Regarding various requirements - what requirements? Cry me a river - nobody is getting sued over posting a salary range and if someone does sue for that, we should have a 'Who is a giant piece of shit suing people for providing salary ranges' to solve that problem.
When you don't post a salary range - you waste everyone's time. It's why it's so hard to hire competent people - because only the desperate are willing to jump through the bullshit hoops of talking to employers playing games. The competent ones will jump through the bullshit FAANG hoops once and never again.
So like ... 30 seconds more of work?
If you know you want/need to hire someone, but you haven't so much as glanced at your numbers to see how much you might need to pay such a person, and you're also legally an adult, it seems to me like you need to have your head examined.

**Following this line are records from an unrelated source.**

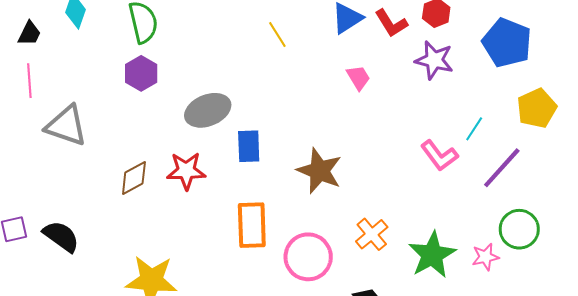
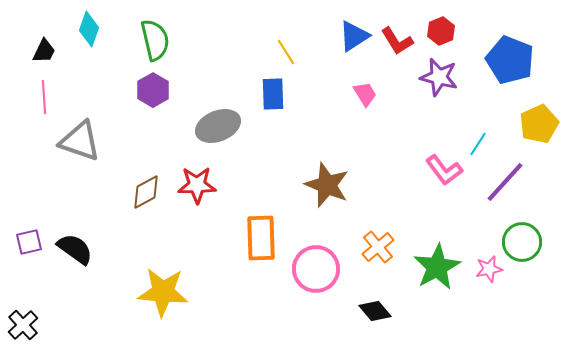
blue rectangle: (249, 146) -> (273, 94), moved

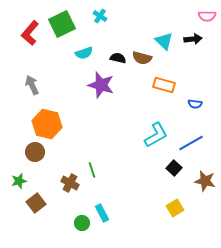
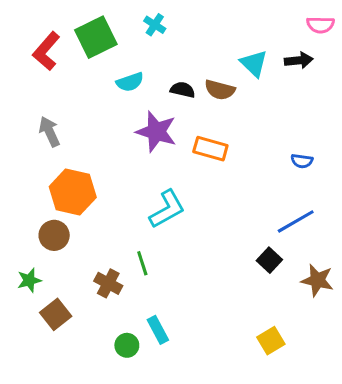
orange rectangle: (164, 85) -> (210, 149), moved
cyan L-shape: (156, 135) -> (167, 209), moved
yellow square: (175, 208) -> (271, 341), moved

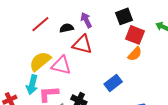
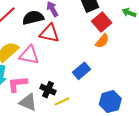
black semicircle: (67, 28) -> (33, 18), size x1.5
red square: (135, 35) -> (102, 22), turned 30

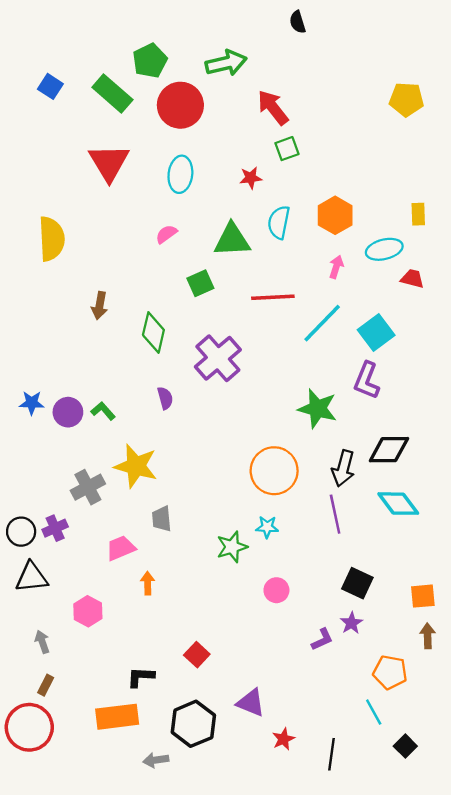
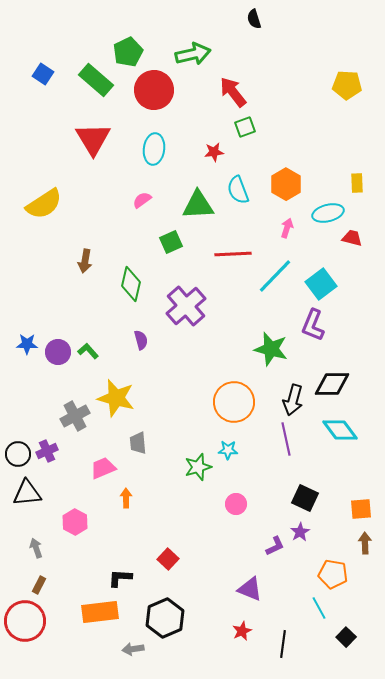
cyan semicircle: (279, 222) -> (238, 190), turned -32
yellow semicircle: (52, 239) -> (44, 204), turned 60
purple triangle: (251, 703) -> (250, 589), moved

This is dumb, just post a salary range. It's HN, it's just a web forum.
I found out recently I make more than my team lead. He didn’t know any better.

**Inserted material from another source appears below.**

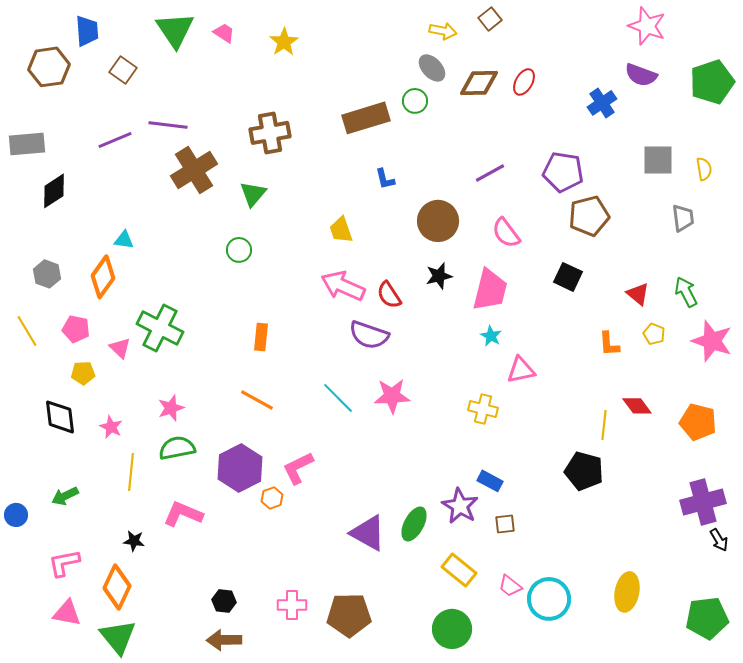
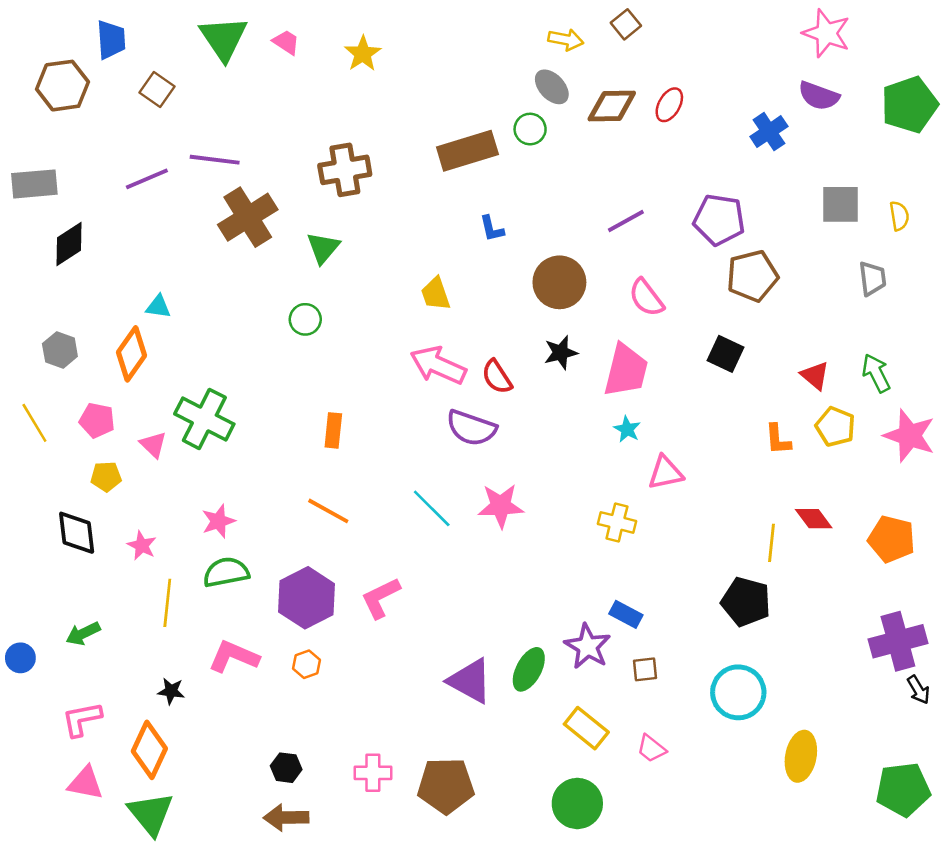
yellow pentagon: (654, 334) -> (835, 427), size x1.4
orange hexagon: (272, 498) -> (307, 664), moved
cyan circle: (549, 599) -> (738, 692), moved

Years ago when I suggested lowering or raising salary based on precisely where the employee lives is a demi-scam, HN told me I was wrong.
So is it practical or useful to advertise a salary range and be okay with paying someone $80k instead of $200k because they live in Des Moines instead of San Francisco? Or even just San Jose instead of San Francisco?

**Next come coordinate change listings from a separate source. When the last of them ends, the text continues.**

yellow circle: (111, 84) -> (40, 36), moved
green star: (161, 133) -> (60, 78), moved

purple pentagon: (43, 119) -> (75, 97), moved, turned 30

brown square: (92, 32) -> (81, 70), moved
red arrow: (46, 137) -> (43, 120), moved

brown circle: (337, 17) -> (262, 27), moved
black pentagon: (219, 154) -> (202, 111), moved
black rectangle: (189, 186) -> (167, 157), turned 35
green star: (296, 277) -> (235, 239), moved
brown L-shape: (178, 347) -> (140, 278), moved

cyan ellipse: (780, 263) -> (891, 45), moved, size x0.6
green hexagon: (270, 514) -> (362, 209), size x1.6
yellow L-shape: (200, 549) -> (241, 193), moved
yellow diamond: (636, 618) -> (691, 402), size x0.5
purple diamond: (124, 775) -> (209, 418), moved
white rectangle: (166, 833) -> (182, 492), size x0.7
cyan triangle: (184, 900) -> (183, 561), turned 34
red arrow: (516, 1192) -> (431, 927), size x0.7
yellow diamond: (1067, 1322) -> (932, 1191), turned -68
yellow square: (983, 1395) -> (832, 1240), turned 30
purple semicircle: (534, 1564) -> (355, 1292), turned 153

I can give you an example from a cousin in my family. Pharmacists in the US did very, very well from 1980s to 2000s. That started changing rapidly starting in 2010 or so. The cousin spent $200k+ in the mid 2010s to obtain the necessary certifications to become a pharmacist, only to find out that pay and quality of life at work was decreasing for years due to an oversupply of pharmacists.
However, the US government's BLS website had pharmacists listed as a very promising career until 2021, with positive growth. Even though wages had been declining since 2010, easily searchable via sdnforum and reddit pharmacy forums.
So now, said cousin is depressed with their life's outlook. They likely will not have children, or purchase a home as they are still busy paying off very hefty loans. This may have been prevented if 20 year olds had access to accurate price movements for the type of labor they are investing hundreds of thousands of dollars in selling.
It is not only bad for the individual making the bad investment, it is bad for the country in the long run to misallocate such precious resources, all because price movements are too opaque.
It's a matter of fairness. Not everyone is good at negotiating salary, and they shouldn't have to be just to get a fair paycheck. There is tons of data showing that women and minorities get paid less for the same work in part because they are afraid to do so.
Posting the salary up front goes a long way towards pay equity for people who are traditionally underpaid.
One thing I do personally to help the situation is go through the Who's hiring threads and upvote any post with a salary listed. I encourage everyone to do the same.